En «El historiador y ‘El Gi-bbon'», donde repasa críticamente la Historia de la decadencia y caída del imperio romano, de Edward Gibbon, advierte que pocos pueden leerla de cabo a rabo sin admitir que «algunos capítulos pasan sin dejar rastros». Cuánta hondura reflexiva destilan sus ensayos, como si ningún tópico escapara de su agudísimo radar. «La ironía es un arma peligrosa; fácilmente se torna artera y furtiva; el ironista parece lanzar un dardo envenenado desde un lugar oculto -subraya-. Por grave y templada que sea la ironía de Gibbon en sus mejores momentos, por incisiva que fuera su lógica y robusto su desprecio por la crueldad y la intolerancia de la superstición, a veces sentimos, cuando persigue a su víctima con escarnio incesante, que es un poco limitado, un poco superficial, un poco terrenal, un poco demasiado positiva e imperturbablemente un hombre del siglo XVIII y no del nuestro.» La muerte de la polilla, no caben dudas, es el mejor modo de empezar a celebrar el año de Woolf. Hay textos sobre Samuel Taylor Coleridge, «el innumerable, el mutable, el atmosférico», como califica Virginia al poeta inglés, «pionero de todos los que han intentado revelar los vericuetos, capturar los pliegues más sutiles del alma humana»; sobre Henry James, George Moore y E. M. Forster.

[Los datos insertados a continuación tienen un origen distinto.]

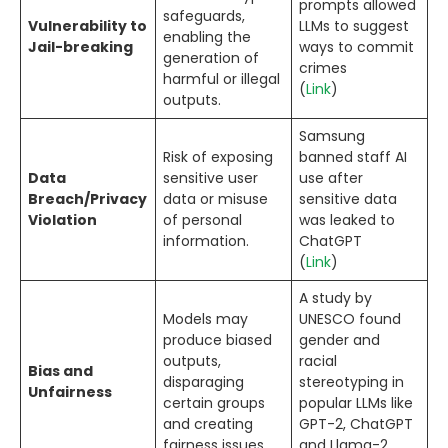
prompts allowed
safeguards,
Vulnerability to
LLMs to suggest
enabling the
Jail-breaking
ways to commit
generation of
crimes
harmful or illegal
(
Link
)
outputs.
Samsung
Risk of exposing
banned staff AI
Data
sensitive user
use after
Breach/Privacy
data or misuse
sensitive data
Violation
of personal
was leaked to
information.
ChatGPT
(
Link
)
A study by
Models may
UNESCO found
produce biased
gender and
outputs,
racial
Bias and
disparaging
stereotyping in
Unfairness
certain groups
popular LLMs like
and creating
GPT-2, ChatGPT
fairness issues.
and Llama-2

Una doncella de cascos ligeros
Resulta formidable «Gajes del oficio», un texto que fue transmitido por radio el 20 de abril de 1927. De entrada reconoce que hay algo «inadecuado» en aplicar el término «oficio» en lo que concierne a las palabras. «Oficio» tiene dos significados: hacer objetos útiles con materia sólida; y en segundo lugar, significa artificio, astucia, engaño. «Las palabras nunca hacen algo útil, y las palabras son las únicas que dicen la verdad y nada más que la verdad. Por lo tanto -explica-, hablar de oficio en relación con las palabras equivale a reunir dos ideas incongruentes, que en caso de aparearse solo engendrarán un monstruo digno de una vitrina en un museo.» Virginia afirma que el poder de sugerir es una de las propiedades más misteriosas de las palabras. «Las palabras en lengua inglesa están llenas de ecos, de recuerdos, de asociaciones, naturalmente. Hace ya muchos siglos que circulan por todas partes, en boca de las personas, en las casas, en las calles, en los campos. Y ésa es de una de las principales dificultades para escribirlas: están tan cargadas de sentidos (…) han contraído tantas nupcias célebres…»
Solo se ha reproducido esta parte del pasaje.